New Federal Windfall for 'Community Wind' Farms

It’s no secret that large wind farm developers have been the happy winners of policies spawned by the federal stimulus package passed last February. Heck, the wind companies have gobbled up so much money from some of these limited-time programs so far that the solar energy industry is worried it will get very little at the end. But a new report from the Lawrence Berkeley National Laboratory says one of the biggest beneficiaries of the stimulus package will be the so-called community wind farms, which are typically smaller wind projects, many of which have had trouble in the past competing for both investments and turbine supplies against their large commercial counterparts.

For the first time in several years, community wind farm developers — which are defined by the report as local owners and operators (not utilities) instead of national or international developers — can rely on more federal aid and circumvent some pesky regulations that made it difficult to complete their projects before. The stimulus package now allows wind companies to opt for a 30 percent investment tax credit or the cash equivalent of that amount, instead of the production tax credit, the report said. The investment tax credit or the cash, which is based on the amount of money spent on building a project, is more valuable for these smaller project developers than the production tax credit because community wind power plants generally are more costly to build install per kilowatt of generation capacity and generate less power than the utility-size farms.

The investment tax credit and grant programs also do away with other rules that have limited community wind farm build-outs in the past. The programs exempt the recipients from the alternative minimum tax, whereas the production tax credit program exempts only the first four out of 10 years of a project’s operation, the report said.

The production tax credit is clearly less attractive to community wind developers than the investment tax credit. The production tax program requires wind farm owners to also be operators; the investment tax and grant programs do not, and that opens up leasing opportunities. The amount of production tax credit could also be lowered if a wind farm operator receives federal or local government loans or grants for building the project.

To prove its point, Berkeley Lab showed that a 10.5-megawatt community wind farm that takes advantage of the cash grant instead of the production tax credit could lower the amount of cash revenue that needs to be generated to hit its investor’s target return by $40 per megawatts-hour. Of the $40/MWh, $15/MWh would come from using the grant and the rest from avoid tax and other penalties.

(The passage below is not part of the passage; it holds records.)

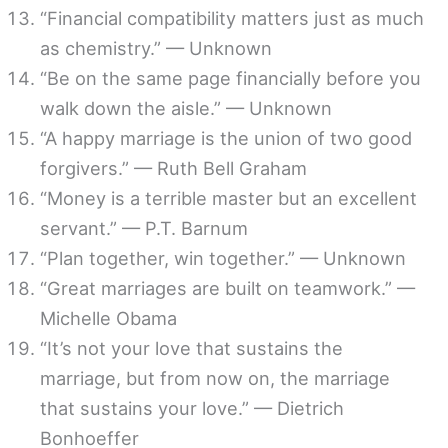
“Financial compatibility matters just as much
as chemistry.” — Unknown
“Be on the same page financially before you
walk down the aisle.” — Unknown
“A happy marriage is the union of two good
forgivers.” — Ruth Bell Graham
“Money is a terrible master but an excellent
servant.” — P.T. Barnum
“Plan together, win together.” — Unknown
“Great marriages are built on teamwork.” —
Michelle Obama
“It’s not your love that sustains the
marriage, but from now on, the marriage
that sustains your love.” — Dietrich
Bonhoeffer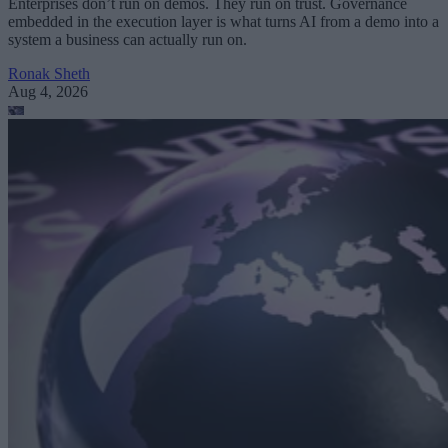
Enterprises don’t run on demos. They run on trust. Governance
embedded in the execution layer is what turns AI from a demo into a
system a business can actually run on.
Ronak Sheth
Aug 4, 2026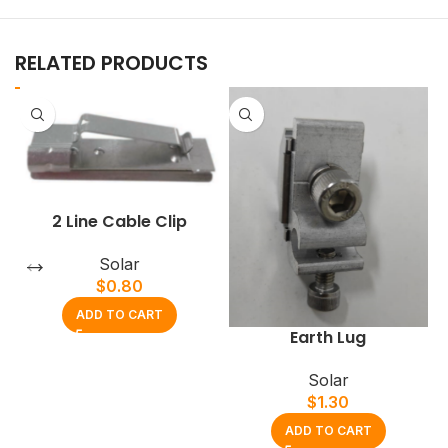
RELATED PRODUCTS
2 Line Cable Clip
Solar
$
0.80
ADD TO CART
Earth Lug
Solar
$
1.30
ADD TO CART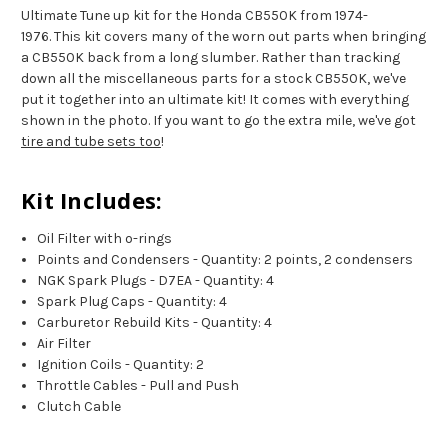
Ultimate Tune up kit for the Honda CB550K from 1974-
1976. This kit covers many of the worn out parts when bringing
a CB550K back from a long slumber. Rather than tracking
down all the miscellaneous parts for a stock CB550K, we've
put it together into an ultimate kit! It comes with everything
shown in the photo. If you want to go the extra mile, we've got
tire and tube sets too
!
Kit Includes:
Oil Filter with o-rings
Points and Condensers - Quantity: 2 points, 2 condensers
NGK Spark Plugs - D7EA - Quantity: 4
Spark Plug Caps - Quantity: 4
Carburetor Rebuild Kits - Quantity: 4
Air Filter
Ignition Coils - Quantity: 2
Throttle Cables - Pull and Push
Clutch Cable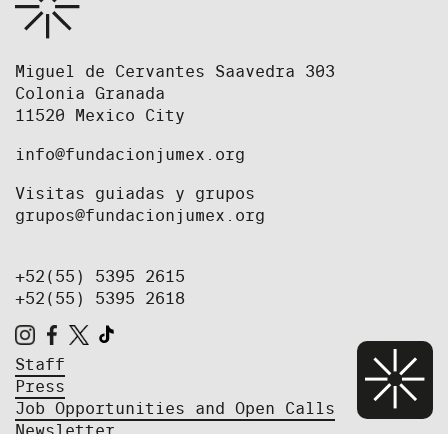
Miguel de Cervantes Saavedra 303
Colonia Granada
11520 Mexico City
info@fundacionjumex.org
Visitas guiadas y grupos
grupos@fundacionjumex.org
+52(55) 5395 2615
+52(55) 5395 2618
Staff
Press
Job Opportunities and Open Calls
Newsletter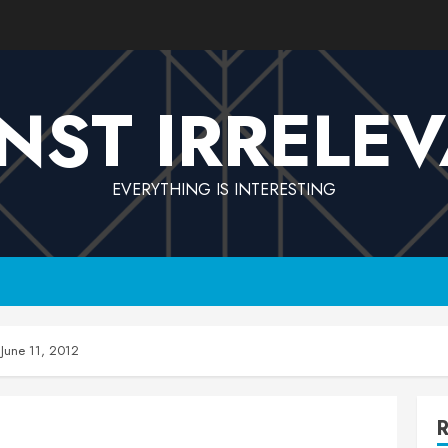
NST IRRELE
EVERYTHING IS INTERESTING
June 11, 2012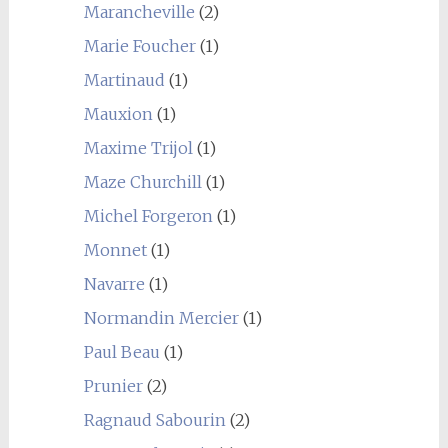
Marancheville
(2)
Marie Foucher
(1)
Martinaud
(1)
Mauxion
(1)
Maxime Trijol
(1)
Maze Churchill
(1)
Michel Forgeron
(1)
Monnet
(1)
Navarre
(1)
Normandin Mercier
(1)
Paul Beau
(1)
Prunier
(2)
Ragnaud Sabourin
(2)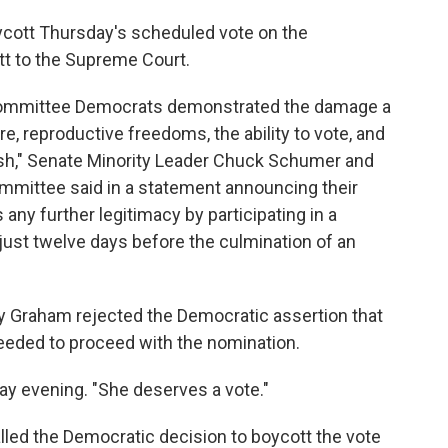
ycott Thursday's scheduled vote on the
t to the Supreme Court.
 committee Democrats demonstrated the damage a
re, reproductive freedoms, the ability to vote, and
ish," Senate Minority Leader Chuck Schumer and
mmittee said in a statement announcing their
 any further legitimacy by participating in a
ust twelve days before the culmination of an
 Graham rejected the Democratic assertion that
eeded to proceed with the nomination.
ay evening. "She deserves a vote."
led the Democratic decision to boycott the vote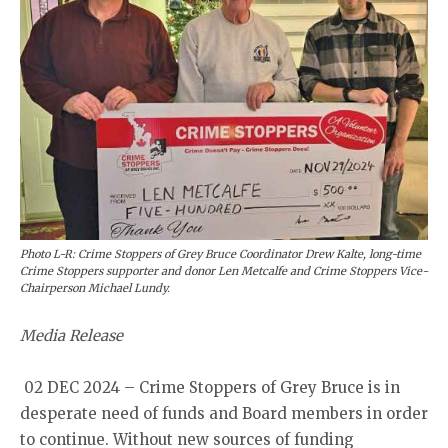
Photo L-R: Crime Stoppers of Grey Bruce Coordinator Drew Kalte, long-time
Crime Stoppers supporter and donor Len Metcalfe and Crime Stoppers Vice-
Chairperson Michael Lundy.
Media Release
02 DEC 2024 – Crime Stoppers of Grey Bruce is in
desperate need of funds and Board members in order
to continue. Without new sources of funding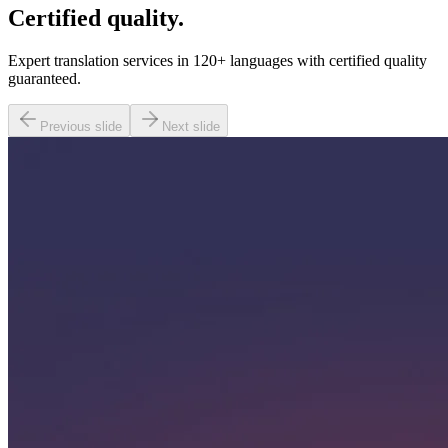
Certified quality.
Expert translation services in 120+ languages with certified quality
guaranteed.
Previous slide
Next slide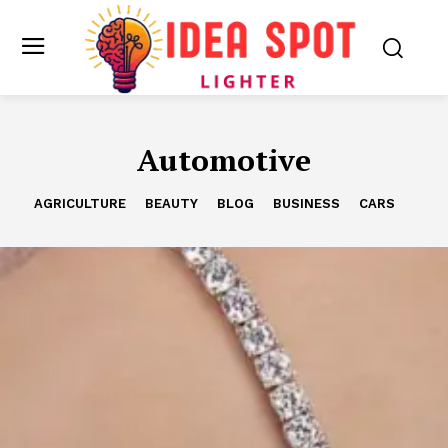
Automotive
AGRICULTURE
BEAUTY
BLOG
BUSINESS
CARS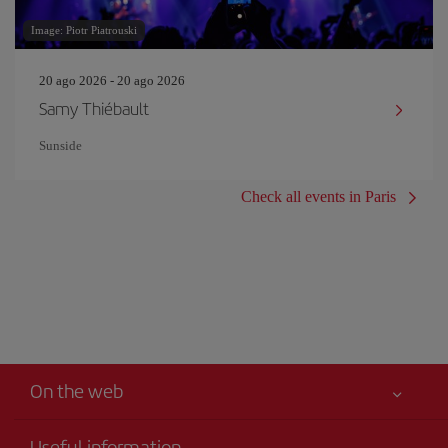
Image: Piotr Piatrouski
20 ago 2026 - 20 ago 2026
Samy Thiébault
Sunside
Check all events in Paris
On the web
Useful information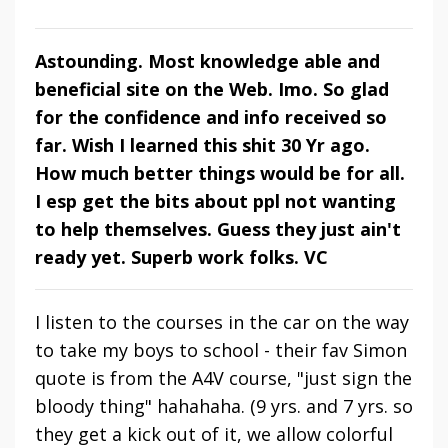
Astounding. Most knowledge able and
beneficial site on the Web. Imo. So glad
for the confidence and info received so
far. Wish I learned this shit 30 Yr ago.
How much better things would be for all.
I esp get the bits about ppl not wanting
to help themselves. Guess they just ain't
ready yet. Superb work folks. VC
I listen to the courses in the car on the way
to take my boys to school - their fav Simon
quote is from the A4V course, "just sign the
bloody thing" hahahaha. (9 yrs. and 7 yrs. so
they get a kick out of it, we allow colorful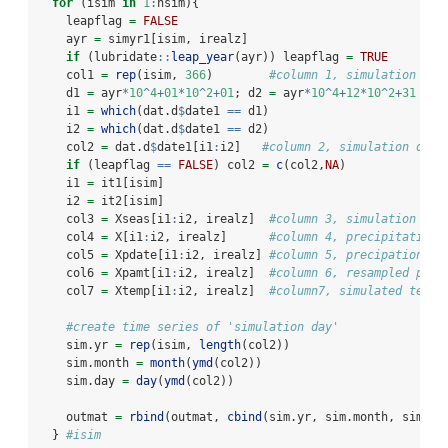
for
 (isim 
in
1
:
nsim){
    leapflag 
=
FALSE
    ayr 
=
 simyr1[isim, irealz]
if
 (lubridate
::
leap_year
(ayr)) leapflag 
=
TRUE
    col1 
=
rep
(isim, 
366
)        
#column 1, simulation yea
    d1 
=
 ayr
*
10
^
4
+
01
*
10
^
2
+
01
; d2 
=
 ayr
*
10
^
4
+
12
*
10
^
2
+
31
    i1 
=
which
(dat.d
$
date1 
==
 d1)
    i2 
=
which
(dat.d
$
date1 
==
 d2)
    col2 
=
 dat.d
$
date1[i1
:
i2]   
#column 2, simulation date
if
 (leapflag 
==
FALSE
) col2 
=
c
(col2,
NA
)
    i1 
=
 it1[isim]
    i2 
=
 it2[isim]
    col3 
=
 Xseas[i1
:
i2, irealz]  
#column 3, simulation sea
    col4 
=
 X[i1
:
i2, irealz]      
#column 4, precipitation 
    col5 
=
 Xpdate[i1
:
i2, irealz] 
#column 5, precipation re
    col6 
=
 Xpamt[i1
:
i2, irealz]  
#column 6, resampled prec
    col7 
=
 Xtemp[i1
:
i2, irealz]  
#column7, simulated tempe
#create time series of 'simulation day'
    sim.yr 
=
rep
(isim, 
length
(col2))
    sim.month 
=
month
(
ymd
(col2))
    sim.day 
=
day
(
ymd
(col2))
    outmat 
=
rbind
(outmat, 
cbind
(sim.yr, sim.month, sim.da
  } 
#isim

Although the stimulus programs are a nice boon for community wind project developers, they aren’t going to be around for long. A project must be operating by the end of 2012 to qualify for the investment tax credit. For the grant, a project has to be online by the end of 2010 or at least start construction by that time and begin generating power by the end of 2012. So far, the government has doled out just over $1 billion from the cash program, and Iberdrola, a Spain-based commercial wind farm developer, has gotten about $546 million.